The velocity map imaging (VMI) spectrometer is a powerful tool to obtain a high-resolution projected two-dimensional (2D) image of the three-dimensional (3D) momentum distribution of charged particles, which was widely used in atomic and molecular physics. The standard VMI spectrometer was originally designed by Eppink and Parker in 1997 [1], which consists of a repeller, an open extractor, and a flight tube. The charged particles are created at the crossing region where the light beam meets the molecular beam. Then they are driven towards a two-dimensional position-sensitive detector. With the well-designed electric field, the radius that the charged particle impact on the detector depends only on its initial radial momentum and is almost independent of the source position.

Recently, with the development of the femtosecond laser [2], high-order harmonic generation [3], and the free-electron lasers [4,5], scientists find it increasingly necessary to build a VMI spectrometer that is capable of imaging electrons with kinetic energies up to keV or even higher. The keV electrons can be created in the laser-induced electron diffraction experiment [2,6], the Auger electrons emission, or photoemission by multi-X-ray photons absorption [7], and the X-ray photoelectron diffraction (XPD) experiments [8,9].

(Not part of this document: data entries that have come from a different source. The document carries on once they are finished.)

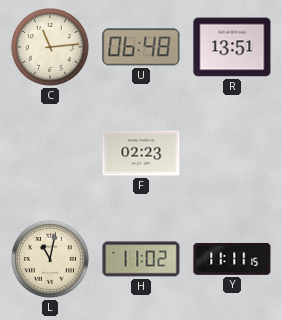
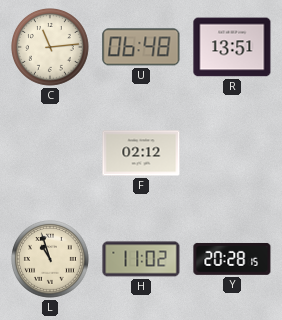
F: 02:23 -> 02:12
L: 11:02 -> 10:57
Y: 11:11 -> 20:28
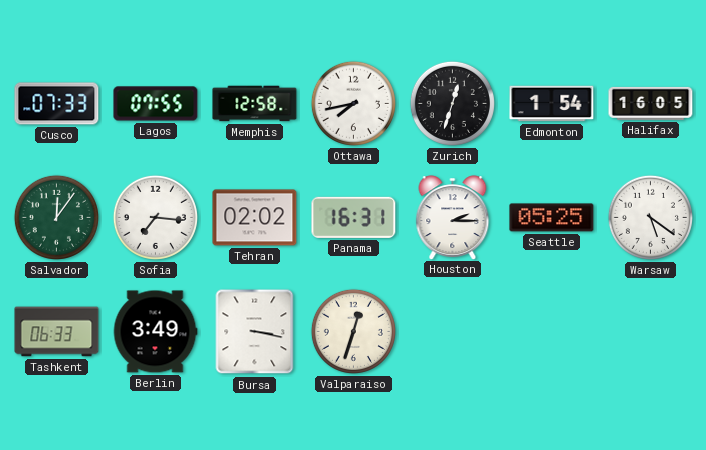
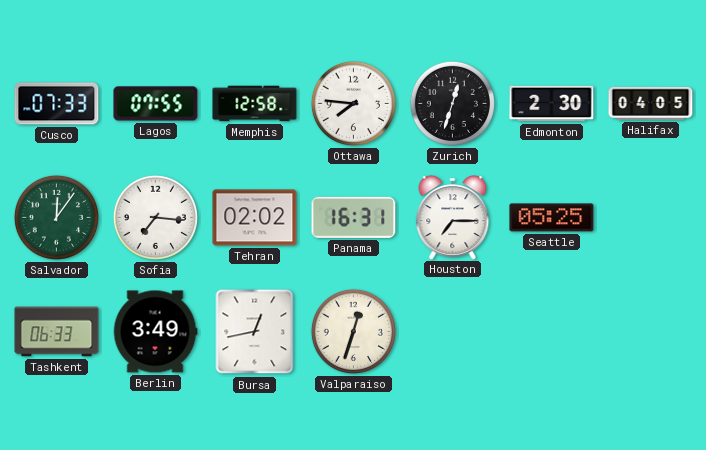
Ottawa: 7:43 -> 7:46
Edmonton: 1:54 -> 2:30
Halifax: 16:05 -> 04:05
Houston: 2:15 -> 7:15
Warsaw: 5:21 -> none
Bursa: 3:17 -> 12:43
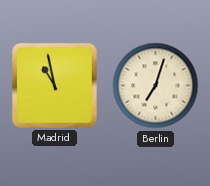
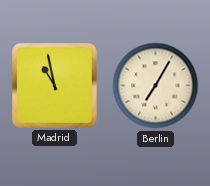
Berlin: 7:03 -> 7:05
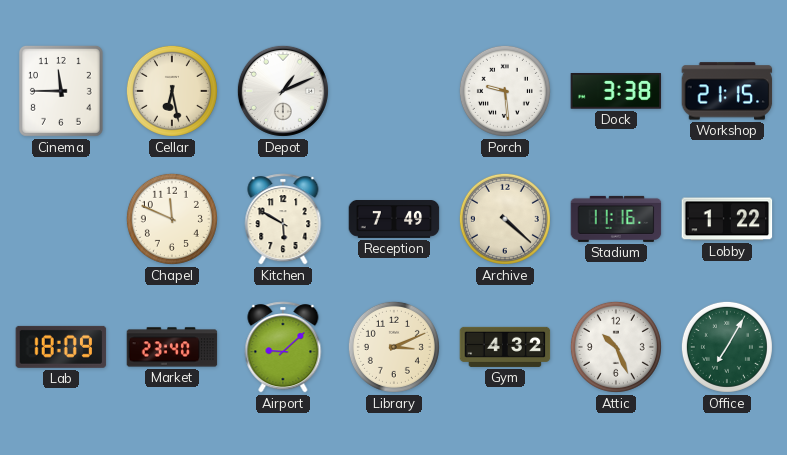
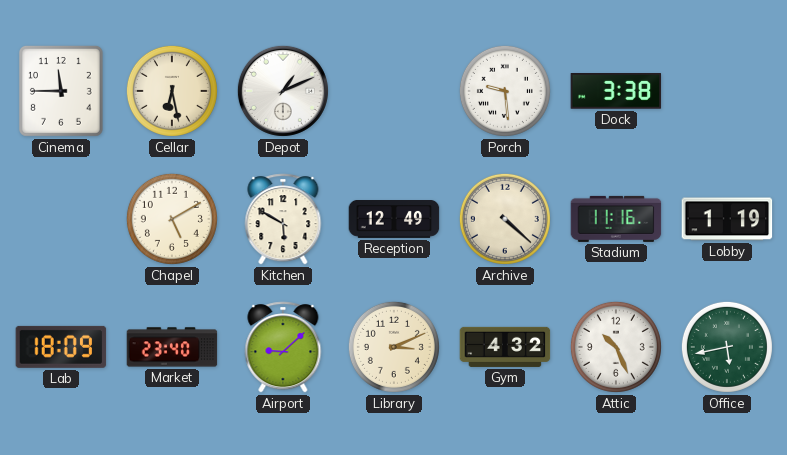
Workshop: 21:15 -> none
Chapel: 11:49 -> 5:10
Reception: 7:49 -> 12:49
Lobby: 1:22 -> 1:19
Office: 7:05 -> 5:43
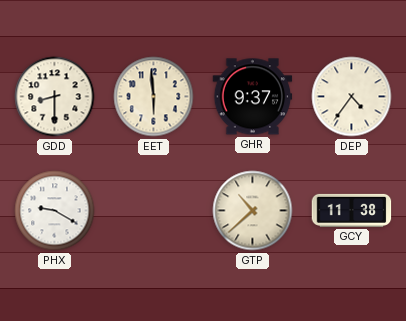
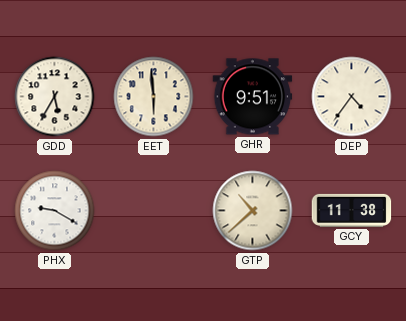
GDD: 8:30 -> 5:35
GHR: 9:37 -> 9:51
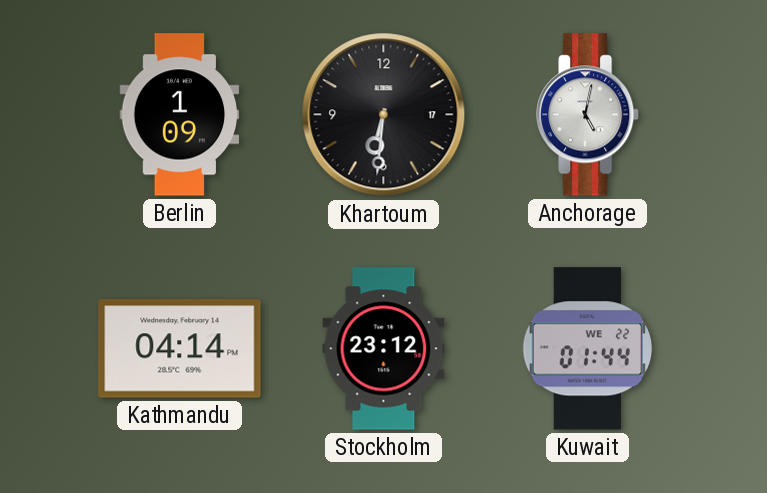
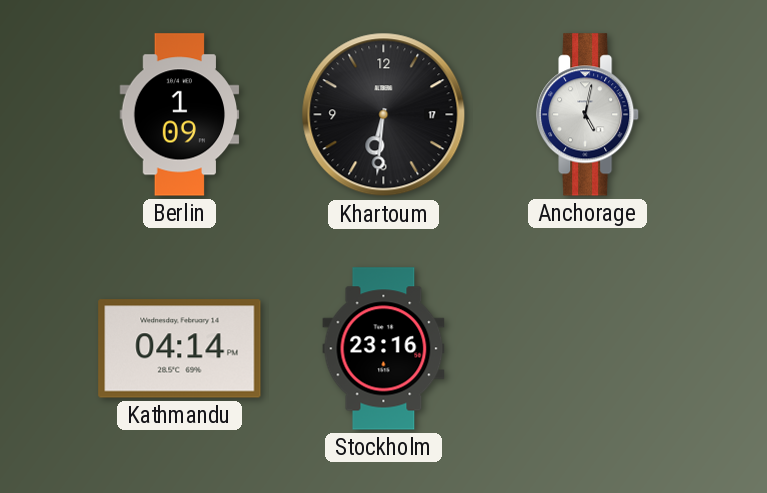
Stockholm: 23:12 -> 23:16
Kuwait: 01:44 -> none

Several other types of spectrometers can detect keV electrons but have their limitations: the angular resolved electron time-of-flight ARTOF spectrometer [10] and the hemispherical electron energy analyzer [11] are characterized by their small acceptance angle and ultrahigh resolution, e.g., 0.5% of 4$\pi$ and $\Delta E/E=1000$ at 300 eV energy. Although the magnetic bottle spectrometer has large acceptance angles, it can barely provide angular distributions [12,13]. Because multi-photons are often involved, the electron’s angular distribution can no longer be described using a beta parameter. Jens Viefhaus developed a “cookiebox” at beamline P04 at synchrotron PETRA III. With 16 electron time-of-flight spectrometers, “cookiebox” can measured simultaneously high-resolution electron energy spectra at 16 angles. Later, it is used to commission EXFEL [14]. A full-angle measurement is preferred to elucidate the reaction process. As a result, despite its relatively low energy resolution, a VMI spectrometer is often selected instead of an ARTOF spectrometer.

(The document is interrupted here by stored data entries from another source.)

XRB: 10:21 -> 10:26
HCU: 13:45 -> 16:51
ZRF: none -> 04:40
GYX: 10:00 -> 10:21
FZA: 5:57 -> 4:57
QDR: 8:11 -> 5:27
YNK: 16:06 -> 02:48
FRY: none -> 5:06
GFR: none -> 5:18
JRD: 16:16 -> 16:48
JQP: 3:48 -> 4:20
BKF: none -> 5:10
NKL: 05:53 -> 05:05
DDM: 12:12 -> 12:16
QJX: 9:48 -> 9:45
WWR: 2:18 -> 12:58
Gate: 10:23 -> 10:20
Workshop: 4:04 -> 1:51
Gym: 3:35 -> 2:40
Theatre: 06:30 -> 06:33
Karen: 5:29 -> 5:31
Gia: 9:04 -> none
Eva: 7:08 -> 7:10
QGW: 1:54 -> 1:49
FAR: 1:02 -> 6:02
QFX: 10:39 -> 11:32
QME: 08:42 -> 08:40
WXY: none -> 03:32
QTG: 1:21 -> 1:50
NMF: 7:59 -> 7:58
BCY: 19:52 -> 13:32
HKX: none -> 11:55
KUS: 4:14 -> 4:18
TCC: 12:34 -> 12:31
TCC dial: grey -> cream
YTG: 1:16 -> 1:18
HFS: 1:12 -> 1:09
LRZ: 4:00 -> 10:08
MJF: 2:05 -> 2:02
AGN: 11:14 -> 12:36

Usually, the VMI spectrometer is used to measure low kinetic energy electrons up to a few tens eV [15,16,17,18,19]. To increase the kinetic energy limit of the VMI spectrometer, several modifications of the standard Eppink-Parker setup have been conducted. Ablikim et al. [20] reported a double-sided coincidence VMI spectrometer is reached a resolution of 4% at the electron kinetic energy of 100 eV. Garcia et al. [21] add an einzel lens to zoom the images of energetic electrons and ions. Skruszewicz et al. [22] and Kling et al. [23] proposed a thick lens achieved a high energy acceptance up to 500 eV and 1000 eV, respectively. Schomas et al. [24] experimentally reached a resolution of <4% at the electron kinetic energy of 65 eV using a 42 mm detector, and simulations suggested a resolution of <5% at the electron kinetic energy of 1200 eV for the detector with a diameter of 78 mm. Li et al. [25] have developed a co-axial thick lens VMI for both high-energy (above 100 eV) and low-energy (tens of eV) electrons. Here, we report on a composite velocity map imaging (CpVMI) spectrometer at Shanghai soft X-ray free-electron laser, capable of mapping the electrons with kinetic energies up to 1 keV and low energies ions simultaneously.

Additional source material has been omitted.